One of the striking features at a glance is how these classes are represented - they are made to confront the camera, almost come to terms with its gaze. The blunt frontality shows a complete lack of sophistication which is markedly different from the cultivated asymmetries of the bourgeois pose. This middle-class awareness, that the body when carefully positioned always served as a cultural and class signifier, explains why they were never in conflict with the camera.
How has then modern contemporary photography dealt with the issue of identity in terms of gender, the public or private self or even sexuality?
One of the significant changes which had occurred through the passage of time was the representation of women in photography. Be it in the workplace or on private dining table, images of women changed radically - being more assertive, independent. They had over time, gained social and political rights and were enacting various roles at the same time - the professional, the wife, the mother and the like. Thus representation of women in the workplace became an intense subject, especially during the time of Margaret Thatcher in Britain. But with unemployment rising to unprecedented levels during the 1980's, photography revealed shocking truths. It was found that women were mostly employed in low-paid professions or part time and faced several discriminatory practices with regard to class, gender and ethnicity at the workplace.
In 1986-87, Rhonda Wilson presenting an oppositional view through her images, produced a striking series of work- drawing in heavily from popular imagery and signs and underlined with satire. In the photo below, which exploits the format of the beauty contest with sashes and higher pedestals, women with the worst weekly income levels are presented as three winners. They are represented in their professional capacities with each one holding props related to their work. Their expressions clearly reveal the irony. Thus it brought to the forefront important questions of women's role in the modern society and also in the male-dominated ‘workplace'. It also revealed the sexual division of labour i.e. traditional feminine occupations being grossly underpaid.
In another interesting take on the subject is Debbie Humphrey's project of the 1990's - Gender Crossings - focussing on relationships between the sexes in the workplace. The women in this series of images, have disregarded the so-called gender boundaries and entered the domain of “ men's ” work. These women blend in with their male counterparts and have strangely subdued femininity.

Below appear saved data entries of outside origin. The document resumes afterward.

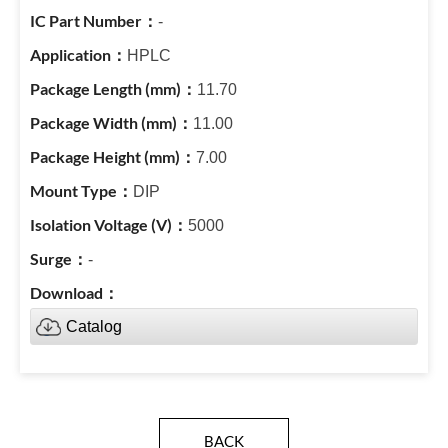
-
HPLC
11.70
11.00
7.00
DIP
5000
-
Catalog
BACK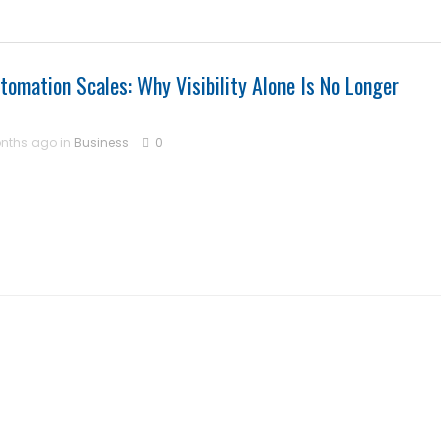
omation Scales: Why Visibility Alone Is No Longer
nths ago in
Business
0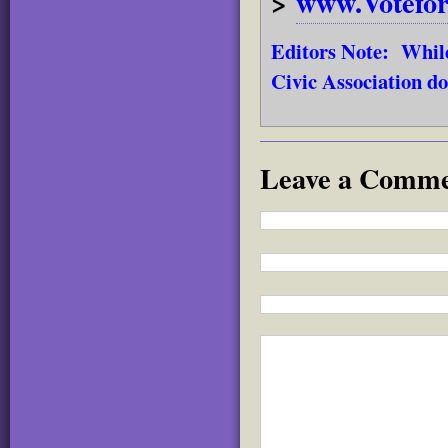
>
www.Votefo
Editors Note: While
Civic Association do
Leave a Comm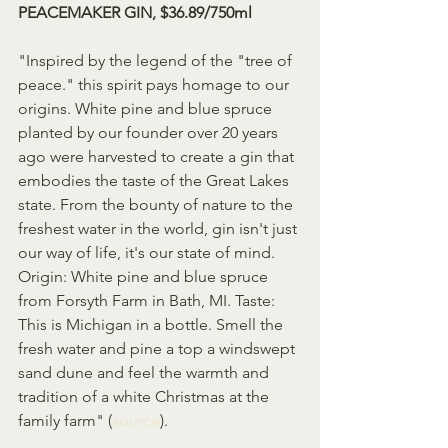
PEACEMAKER GIN, $36.89/750ml
"Inspired by the legend of the "tree of 
peace." this spirit pays homage to our 
origins. White pine and blue spruce 
planted by our founder over 20 years 
ago were harvested to create a gin that 
embodies the taste of the Great Lakes 
state. From the bounty of nature to the 
freshest water in the world, gin isn't just 
our way of life, it's our state of mind. 
Origin: White pine and blue spruce 
from Forsyth Farm in Bath, MI. Taste: 
This is Michigan in a bottle. Smell the 
fresh water and pine a top a windswept 
sand dune and feel the warmth and 
tradition of a white Christmas at the 
family farm" (
source
).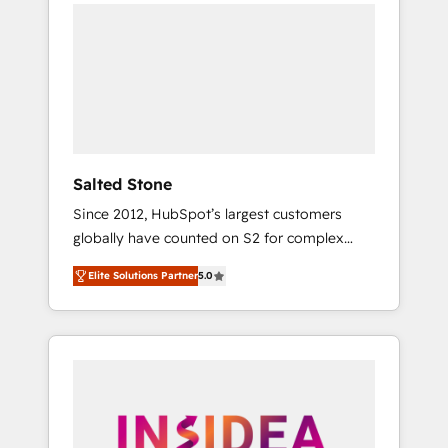
we de-risk complex CRM programmes and
accelerate ROI across every HubSpot Hub. 🧭
From multi-region migrations to AI-powered
automation, we turn complexity into clarity,
human at global scale. 🏆 HubSpot’s CEO
called us “the partner of the future.” Others
agree it is proof of trust built through
measurable impact.
Salted Stone
Since 2012, HubSpot’s largest customers
globally have counted on S2 for complex
migrations, change management, systems
Elite Solutions Partner
5.0
integration, and creative solutions that
deliver measurable impact and transform
brand experiences As one of the few full-
service creative agencies in the HubSpot
ecosystem, we blend strategy, technology, &
award-winning design to build scalable,
globally regionalized HubSpot websites,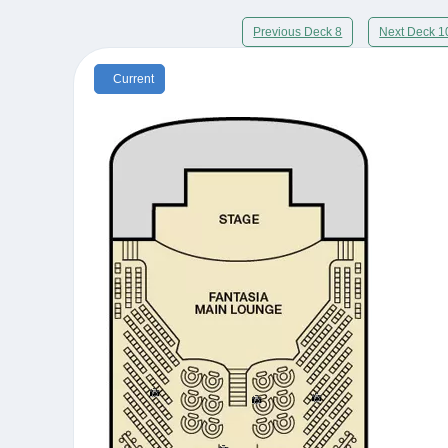
Previous Deck 8
Next Deck 1
Current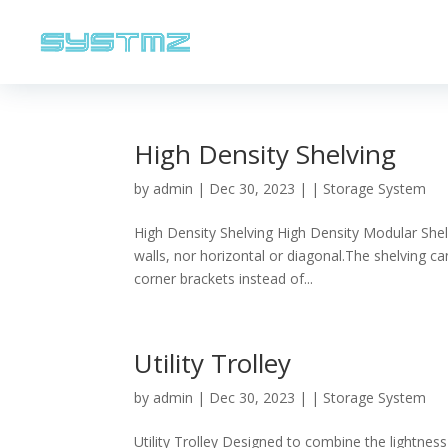
High Density Shelving
by
admin
|
Dec 30, 2023
|
| Storage System
High Density Shelving High Density Modular Shel
walls, nor horizontal or diagonal.The shelving 
corner brackets instead of...
Utility Trolley
by
admin
|
Dec 30, 2023
|
| Storage System
Utility Trolley Designed to combine the lightness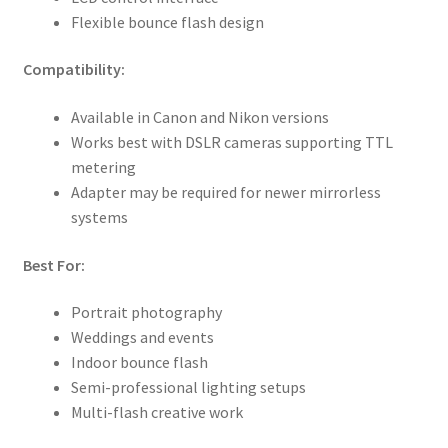
Flexible bounce flash design
Compatibility:
Available in Canon and Nikon versions
Works best with DSLR cameras supporting TTL
metering
Adapter may be required for newer mirrorless
systems
Best For:
Portrait photography
Weddings and events
Indoor bounce flash
Semi-professional lighting setups
Multi-flash creative work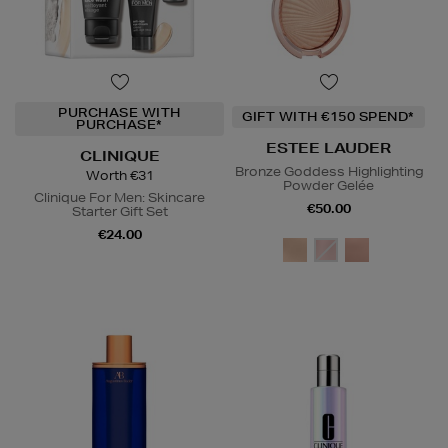
PURCHASE WITH
GIFT WITH €150 SPEND*
PURCHASE*
ESTEE LAUDER
CLINIQUE
Bronze Goddess Highlighting
Worth €31
Powder Gelée
Clinique For Men: Skincare
€50.00
Starter Gift Set
€24.00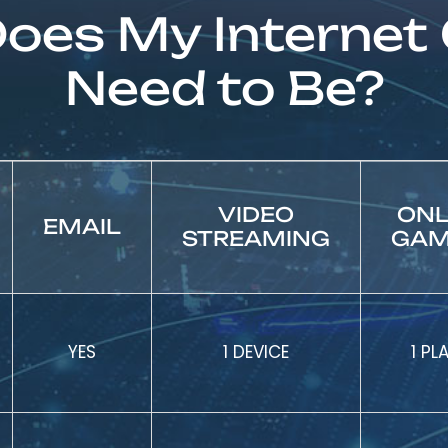
oes My Internet
Need to Be?
VIDEO
ONL
EMAIL
STREAMING
GAM
YES
1 DEVICE
1 PL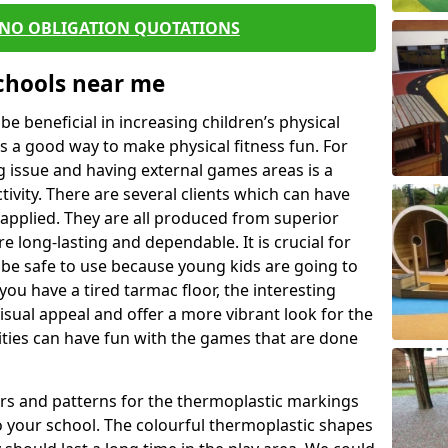
 NO OBLIGATION QUOTATIONS
Schools near me
 beneficial in increasing children’s physical
 is a good way to make physical fitness fun. For
ng issue and having external games areas is a
ivity. There are several clients which can have
applied. They are all produced from superior
 long-lasting and dependable. It is crucial for
o be safe to use because young kids are going to
you have a tired tarmac floor, the interesting
isual appeal and offer a more vibrant look for the
lities can have fun with the games that are done
rs and patterns for the thermoplastic markings
o your school. The colourful thermoplastic shapes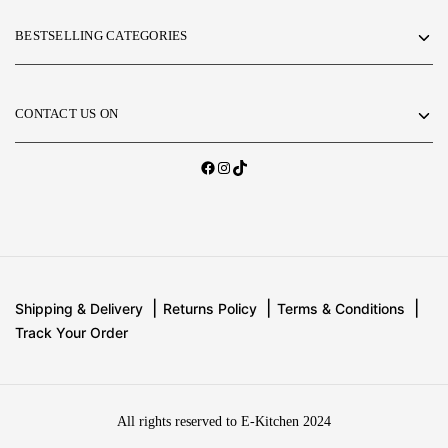
BESTSELLING CATEGORIES
CONTACT US ON
Shipping & Delivery
Returns Policy
Terms & Conditions
Track Your Order
All rights reserved to E-Kitchen 2024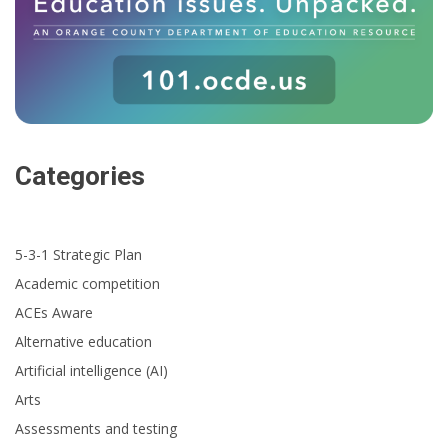
Categories
5-3-1 Strategic Plan
Academic competition
ACEs Aware
Alternative education
Artificial intelligence (AI)
Arts
Assessments and testing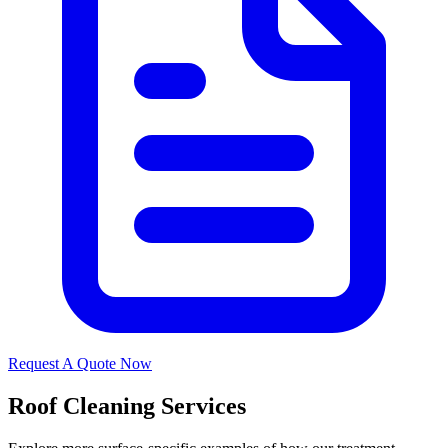
Request A Quote Now
Roof Cleaning Services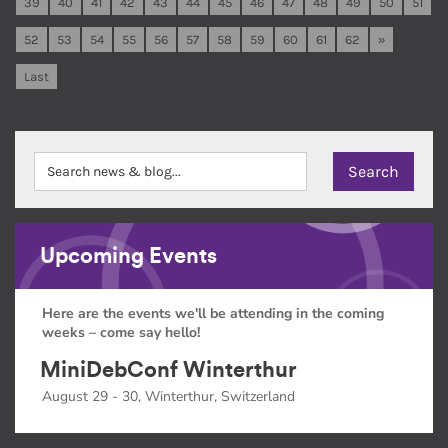
39
40
41
42
43
44
45
46
47
48
49
50
51
52
53
54
55
56
57
58
59
60
61
62
»
Last
Upcoming Events
Here are the events we'll be attending in the coming
weeks – come say hello!
MiniDebConf Winterthur
August 29 - 30, Winterthur, Switzerland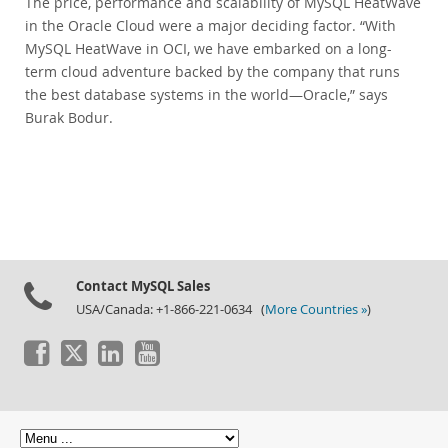
The price, performance and scalability of MySQL HeatWave
in the Oracle Cloud were a major deciding factor. “With
MySQL HeatWave in OCI, we have embarked on a long-
term cloud adventure backed by the company that runs
the best database systems in the world—Oracle,” says
Burak Bodur.
Contact MySQL Sales
USA/Canada: +1-866-221-0634 (
More Countries »
)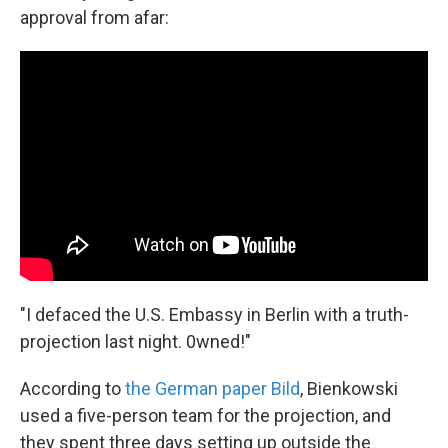
approval from afar:
"I defaced the U.S. Embassy in Berlin with a truth-
projection last night. 0wned!"
According to
the German paper Bild
, Bienkowski
used a five-person team for the projection, and
they spent three days setting up outside the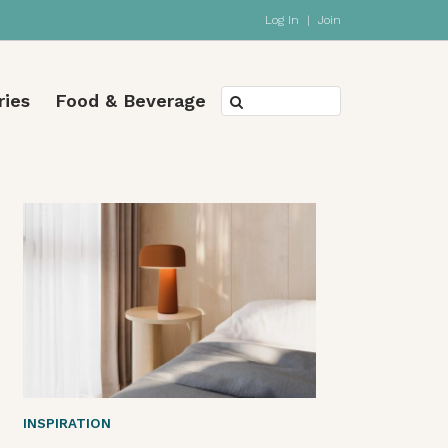
Log In
|
Join
ries
Food & Beverage
INSPIRATION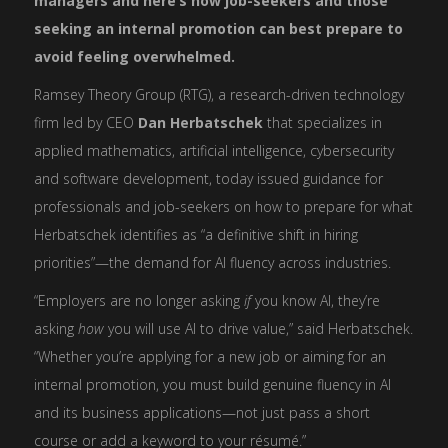
managers and here’s how job-seekers and those
seeking an internal promotion can best prepare to
avoid feeling overwhelmed.
Ramsey Theory Group (RTG), a research-driven technology
firm led by CEO
Dan Herbatschek
that specializes in
applied mathematics, artificial intelligence, cybersecurity
and software development, today issued guidance for
professionals and job-seekers on how to prepare for what
Herbatschek identifies as “a definitive shift in hiring
priorities”—the demand for AI fluency across industries.
“Employers are no longer asking
if
you know AI, they’re
asking
how
you will use AI to drive value,” said Herbatschek.
“Whether you’re applying for a new job or aiming for an
internal promotion, you must build genuine fluency in AI
and its business applications—not just pass a short
course or add a keyword to your résumé.”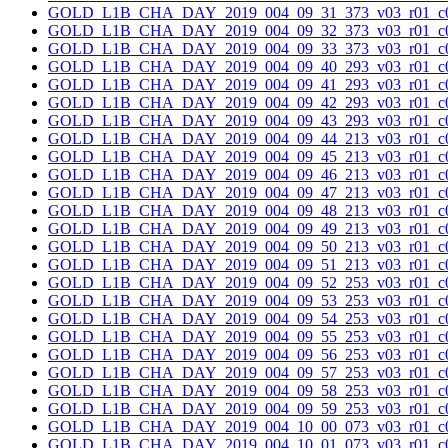
GOLD_L1B_CHA_DAY_2019_004_09_31_373_v03_r01_c0
GOLD_L1B_CHA_DAY_2019_004_09_32_373_v03_r01_c0
GOLD_L1B_CHA_DAY_2019_004_09_33_373_v03_r01_c0
GOLD_L1B_CHA_DAY_2019_004_09_40_293_v03_r01_c0
GOLD_L1B_CHA_DAY_2019_004_09_41_293_v03_r01_c0
GOLD_L1B_CHA_DAY_2019_004_09_42_293_v03_r01_c0
GOLD_L1B_CHA_DAY_2019_004_09_43_293_v03_r01_c0
GOLD_L1B_CHA_DAY_2019_004_09_44_213_v03_r01_c0
GOLD_L1B_CHA_DAY_2019_004_09_45_213_v03_r01_c0
GOLD_L1B_CHA_DAY_2019_004_09_46_213_v03_r01_c0
GOLD_L1B_CHA_DAY_2019_004_09_47_213_v03_r01_c0
GOLD_L1B_CHA_DAY_2019_004_09_48_213_v03_r01_c0
GOLD_L1B_CHA_DAY_2019_004_09_49_213_v03_r01_c0
GOLD_L1B_CHA_DAY_2019_004_09_50_213_v03_r01_c0
GOLD_L1B_CHA_DAY_2019_004_09_51_213_v03_r01_c0
GOLD_L1B_CHA_DAY_2019_004_09_52_253_v03_r01_c0
GOLD_L1B_CHA_DAY_2019_004_09_53_253_v03_r01_c0
GOLD_L1B_CHA_DAY_2019_004_09_54_253_v03_r01_c0
GOLD_L1B_CHA_DAY_2019_004_09_55_253_v03_r01_c0
GOLD_L1B_CHA_DAY_2019_004_09_56_253_v03_r01_c0
GOLD_L1B_CHA_DAY_2019_004_09_57_253_v03_r01_c0
GOLD_L1B_CHA_DAY_2019_004_09_58_253_v03_r01_c0
GOLD_L1B_CHA_DAY_2019_004_09_59_253_v03_r01_c0
GOLD_L1B_CHA_DAY_2019_004_10_00_073_v03_r01_c0
GOLD_L1B_CHA_DAY_2019_004_10_01_073_v03_r01_c0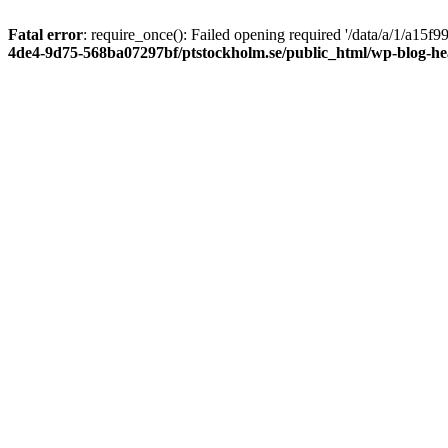
Fatal error
: require_once(): Failed opening required '/data/a/1/a15
4de4-9d75-568ba07297bf/ptstockholm.se/public_html/wp-blog-h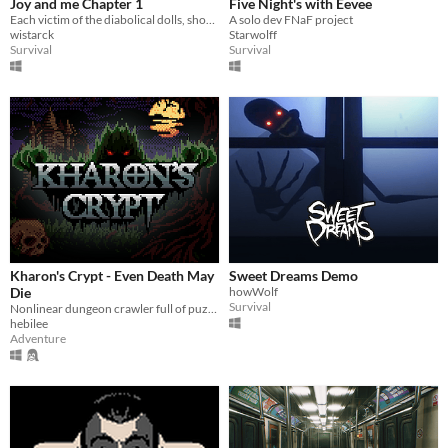
Joy and me Chapter 1
Five Night's with Eevee
Each victim of the diabolical dolls, showing their origin, nightmares and all the evil that is to come
A solo dev FNaF project
wistarck
Starwolff
Survival
Survival
Kharon's Crypt - Even Death May
Sweet Dreams Demo
Die
howWolf
Survival
Nonlinear dungeon crawler full of puzzles & challenges.Inspired by old Zelda games, Pixel Art GameBoy Color Aesthetics
hebilee
Adventure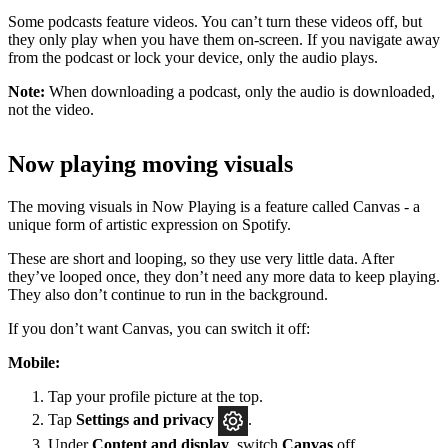
Some podcasts feature videos. You can’t turn these videos off, but
they only play when you have them on-screen. If you navigate away
from the podcast or lock your device, only the audio plays.
Note:
When downloading a podcast, only the audio is downloaded,
not the video.
Now playing moving visuals
The moving visuals in Now Playing is a feature called Canvas - a
unique form of artistic expression on Spotify.
These are short and looping, so they use very little data. After
they’ve looped once, they don’t need any more data to keep playing.
They also don’t continue to run in the background.
If you don’t want Canvas, you can switch it off:
Mobile:
Tap your profile picture at the top.
Tap
Settings
and privacy
.
Under
Content and display
, switch
Canvas
off.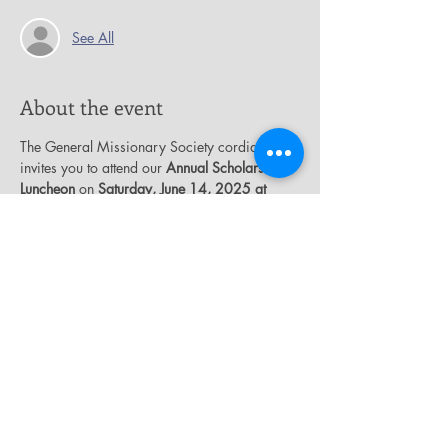
See All
About the event
The General Missionary Society cordially 
invites you to attend our 
Annual Scholarship 
Luncheon
 on 
Saturday, June 14, 2025 at 
12:00 p.m.
 in the James E. Thompson 
Auditorium.  Our theme is “
Giving Thanks for 
God’s Guidance and Protection
”.  Tickets are 
$25.00.  The funds that are raised from this 
event will be used to support our T.J. Boyd 
Scholarship Endowment Fund.
Share this event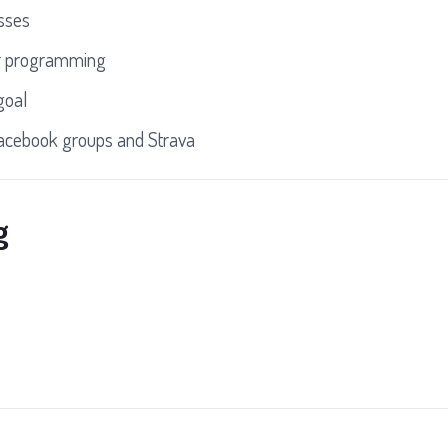
asses
r programming
goal
Facebook groups and Strava
g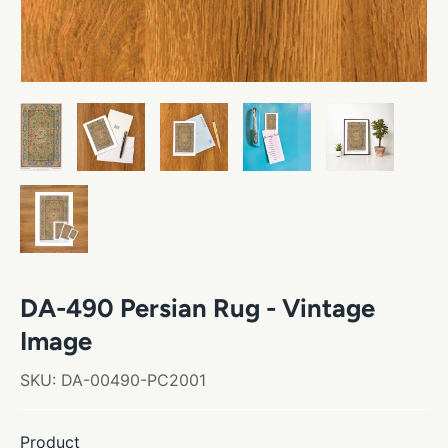
DA-490 Persian Rug - Vintage
Image
SKU:
DA-00490-PC2001
Product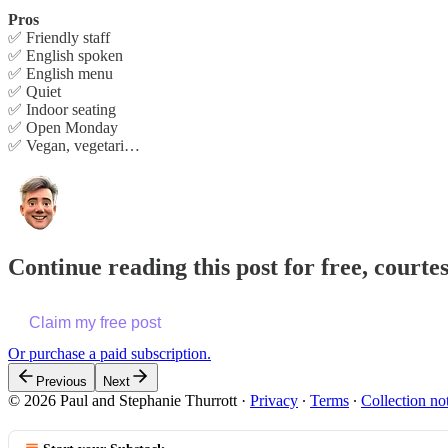
Pros
✅ Friendly staff
✅ English spoken
✅ English menu
✅ Quiet
✅ Indoor seating
✅ Open Monday
✅ Vegan, vegetari…
Continue reading this post for free, courte
Claim my free post
Or purchase a paid subscription.
Previous
Next
© 2026 Paul and Stephanie Thurrott
·
Privacy
∙
Terms
∙
Collection no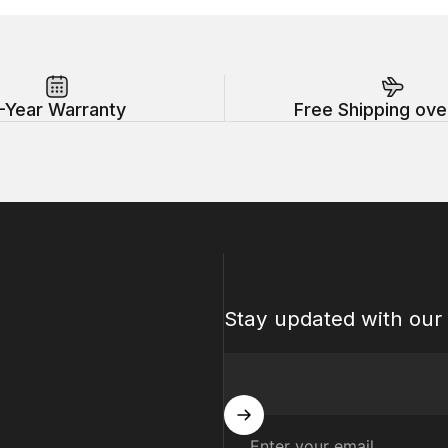
-Year Warranty
Free Shipping ove
Stay updated with our 
Enter your email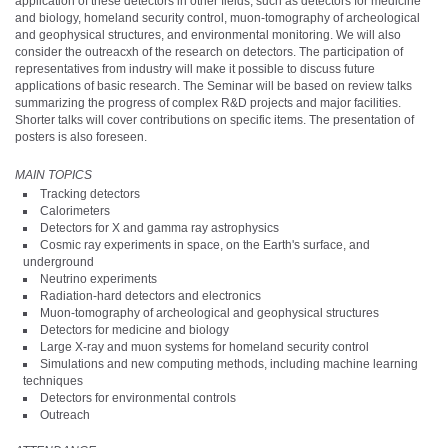
application of these detectors in other fields, such as detectors for medicine
and biology, homeland security control, muon-tomography of archeological
and geophysical structures, and environmental monitoring. We will also
consider the outreacxh of the research on detectors. The participation of
representatives from industry will make it possible to discuss future
applications of basic research. The Seminar will be based on review talks
summarizing the progress of complex R&D projects and major facilities.
Shorter talks will cover contributions on specific items. The presentation of
posters is also foreseen.
MAIN TOPICS
Tracking detectors
Calorimeters
Detectors for X and gamma ray astrophysics
Cosmic ray experiments in space, on the Earth's surface, and
underground
Neutrino experiments
Radiation-hard detectors and electronics
Muon-tomography of archeological and geophysical structures
Detectors for medicine and biology
Large X-ray and muon systems for homeland security control
Simulations and new computing methods, including machine learning
techniques
Detectors for environmental controls
Outreach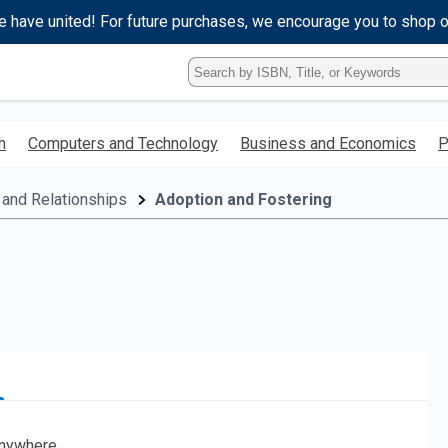
e have united! For future purchases, we encourage you to shop 
Type
ISBN,
Title,
or
h
Computers and Technology
Business and Economics
P
Keyword
and
press
 and Relationships
Adoption and Fostering
enter
to
search.
nywhere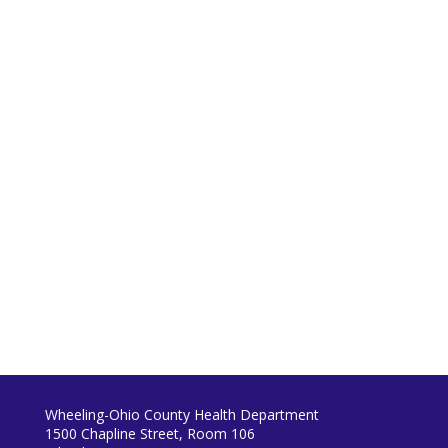
Wheeling-Ohio County Health Department
1500 Chapline Street, Room 106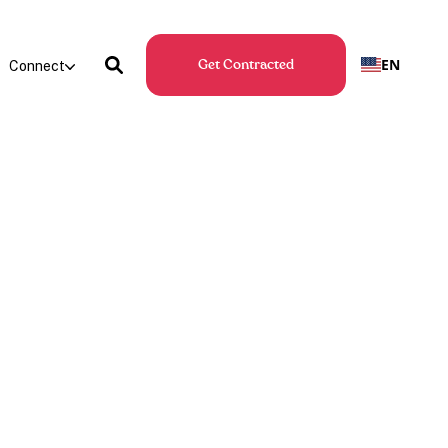
EN
Connect
Get Contracted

In the image below, we see three employees in a typical office environment. At a glance, it is hard to identify that the central figure is a female due to her cropped hair, guardedly crossed arms to conceal the breast and her typically male attire. The woman is flanked by one male colleague on either side who seem to be quite comfortable in presenting themselves in the particular environment. Standing firmly these men appear as intimidating to the female colleague, whose posture and expression testify to the fact. The picture raises important questions of why the female has chosen a male dress-code. Is it to be at par with the men in the profession? To legitimise her presence? In any case, the power structure of the place is clearly shown.
Issues of representation become more complex when this woman professional also has to run the household. In Jacqueline Sarsby's photo-documentary series on the agricultural labour she portrays this dual role of ordinary working women in small English farms.